The open source model surpassed GPT-3.5, and the measured results of MoE were released. Netizen: OpenAI has no moat more and more.

Keresey fish and sheep originated from Aofei Temple.

Quantum bit | WeChat official account QbitAI

A mysterious magnetic link detonated the entire AI circle. Now, the official evaluation results have finally come:

The first open source MoE model, Mixtral 8x7B, has reached or even surpassed the level of Llama 2 70B and GPT-3.5.

(Yes, it is the same scheme of the rumored GPT-4. )

And because it is a sparse model, it only takes 12.9B parameters to process each token, and its reasoning speed and cost are equivalent to those of the dense model of 12.9 b.

As soon as the news came out, it once again set off a discussion boom on social media.

Andrej Karpathy, the founding member of OpenAI, rushed to the scene to sort out his notes at the first time, and also highlighted the key points: the strongest model revealed by this "European version of OpenAI" is only a "medium cup".

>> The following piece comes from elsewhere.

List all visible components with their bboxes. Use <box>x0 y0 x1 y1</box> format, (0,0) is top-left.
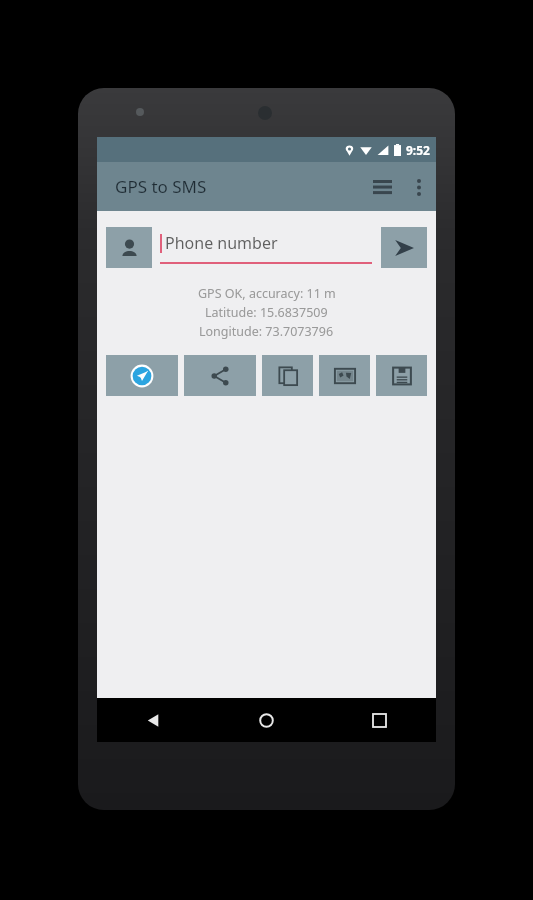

P.s. Mixtral 8×7B is even just a small cup …

Jim Fan, an AI scientist in NVIDIA, praised:

Every month, there are more than a dozen new models, but few of them can really stand the test, and even less can attract the enthusiastic attention of the big guys.

And this wave, not only the company Mistral AI behind the model has attracted great attention, but also the MoE(Mixture of Experts) has once again become the hottest topic in the open source AI community.

HuggingFace officially released an analysis blog post of MoE while it was hot, which also had the effect of "forwarding like a tide".

It is noteworthy that Mistral AI’s latest valuation has exceeded $2 billion, an increase of more than seven times in just six months …

Basically surpass Llama 2 70B.

Speaking of it, Mistral AI is a company that doesn’t take the usual path. The front foot of the big factory next door just held a press conference with great vigour, and slowly made a model, but they can pour out the program directly:

First, I left the link for open download, and then I mentioned PR to vLLM project (a large model reasoning acceleration tool). Finally, I remembered to publish a technical blog to give my own model a serious official announcement.

△ The model was originally released by Aunt Jiang.

Then let’s take a look at what information is given by the official, and what is the difference from the details that the people who eat melons themselves have pulled out in the past two days.

First of all, the official confidently said:

Mixtral 8×7B is superior to Llama 2 70B in most benchmark tests, and the reasoning speed is six times faster.

It is the most powerful open weight model with loose license and the best cost-effective choice.

Specifically, Mixtral adopts sparse mixed expert network, which is a decoder-only model. Among them, the feedforward block will choose from eight different parameter groups-

That is to say, in fact, Mixtral 8×7B is not a collection of eight 7B parameter models, but there are only eight different feedforward blocks in the Transformer.

This is why the parameter quantity of Mixtral is not 56B, but 46.7B.

Its characteristics include the following aspects:

It performs better than LLMA 270B in most benchmark tests, even enough to beat GPT-3.5.

The context window is 32k.

Can handle English, French, Italian, German and Spanish.

Excellent in code generation.

Follow the Apache 2.0 license (free commercial use)

The specific test results are as follows:

In addition, in the aspect of hallucination, the performance of Mixtral is also due to Llama 2 70B:

The score on the TruthfulQA benchmark is 73.9% vs 50.2%; Show less prejudice on BBQ benchmark; On BOLD, Mixtral shows more positive emotions than Llama 2.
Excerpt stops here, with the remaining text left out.